Nokia is also able to manage its inventories by manufacturing the right quantities of its telecommunication products. Proper inventory management calls for proper variety and quantity maintenance. “It is very important to ensure that a business is not caught with an overstock of obsolete products” (Nokia Siemens Networks, 2009). Nokia ensures this does not happen by having accurate records on what is already in the market, what is in the warehouses, and what is under production. Their supply chain management can advise their purchasing and sales managers on when reorders should be submitted and when they should not. They also advise the company on when a certain product should no longer be in stock.
The knowledge is acquired by analyzing different market trends, which is done by using records and experience. Studying markets enables the organization to make its orders on time and their distributors do the same. Distributors are then able to receive products when customers need them and do it on time before their stocks run out.
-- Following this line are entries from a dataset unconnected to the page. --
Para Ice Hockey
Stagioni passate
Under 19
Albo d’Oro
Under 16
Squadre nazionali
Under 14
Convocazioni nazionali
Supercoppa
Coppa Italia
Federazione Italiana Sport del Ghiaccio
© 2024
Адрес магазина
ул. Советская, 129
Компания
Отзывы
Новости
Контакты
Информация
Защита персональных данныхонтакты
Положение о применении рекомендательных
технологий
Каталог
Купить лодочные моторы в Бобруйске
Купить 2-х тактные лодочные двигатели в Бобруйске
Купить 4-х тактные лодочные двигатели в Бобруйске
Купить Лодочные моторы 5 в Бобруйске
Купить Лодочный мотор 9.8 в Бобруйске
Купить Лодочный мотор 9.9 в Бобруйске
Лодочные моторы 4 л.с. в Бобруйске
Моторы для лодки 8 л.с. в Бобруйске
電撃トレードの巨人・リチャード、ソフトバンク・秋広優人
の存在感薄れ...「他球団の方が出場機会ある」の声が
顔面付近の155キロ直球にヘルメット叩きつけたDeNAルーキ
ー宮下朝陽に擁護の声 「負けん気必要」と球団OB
A business would not be able to adjust its production to suit demand if they don’t constantly review their purchasing and selling plans. “Establishing stock levels such as maximum and minimum levels helps distributors know when to re-order” (Nokia Siemens Networks, 2009). Working closely with distributors allows Nokia have an accurate supply chain since they have accurate information on the movement of goods from distributions, who in turn have information from the retail shops.
The easiest way to manage inventory is to use inventory management technology, which Nokia has used to give the business one of the best inventory management systems (Nokia Siemens Networks, 2009). The Nokia Siemens Networks Inventory solution offers the business and many other companies an end-to-end view of their different goods distribution networks (Nokia Siemens Networks, 2009). It allows Nokia to maximize its inventory management quality while achieving cost savings. The product also allows Nokia and other businesses which use it a reduced deployment time, improved efficiency, and reduced costs.
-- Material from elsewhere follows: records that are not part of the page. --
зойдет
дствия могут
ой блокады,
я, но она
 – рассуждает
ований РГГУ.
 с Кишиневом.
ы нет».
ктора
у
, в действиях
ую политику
The product inter-links products information and data to the synchronizing managers, who can ensure efficient product flow management. The procurement department, customer care, billing department, planning, service assurance, and the reporting department are all interlinked to create one information path. The products, subscribers, and other networks then have a channel to return feedback to the information model manager, who can pass it on to the rest of the chain.
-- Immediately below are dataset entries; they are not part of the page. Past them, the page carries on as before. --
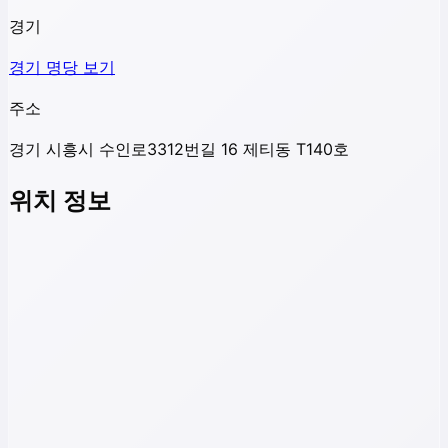
경기
경기
명당 보기
주소
경기 시흥시 수인로3312번길 16 제티동 T140호
위치 정보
Flexibility is very fundamental in Nokia’s inventory management. It is a critical part of ensuring that the business has a future-proof inventory management system. Flexibility is important to ensure that the business can easily integrate new technologies into its system. By so doing, Nokia can adapt to the growing and changing markets, meet its customers changing demands and have a cost-effective distribution system.
Haikio, M. (2008). Nokia: The inside story. London: Pearson Education.
Nokia Siemens Networks. (2009). Nokia Siemens Networks Inventory Management. Finland: Nokia Siemens Networks.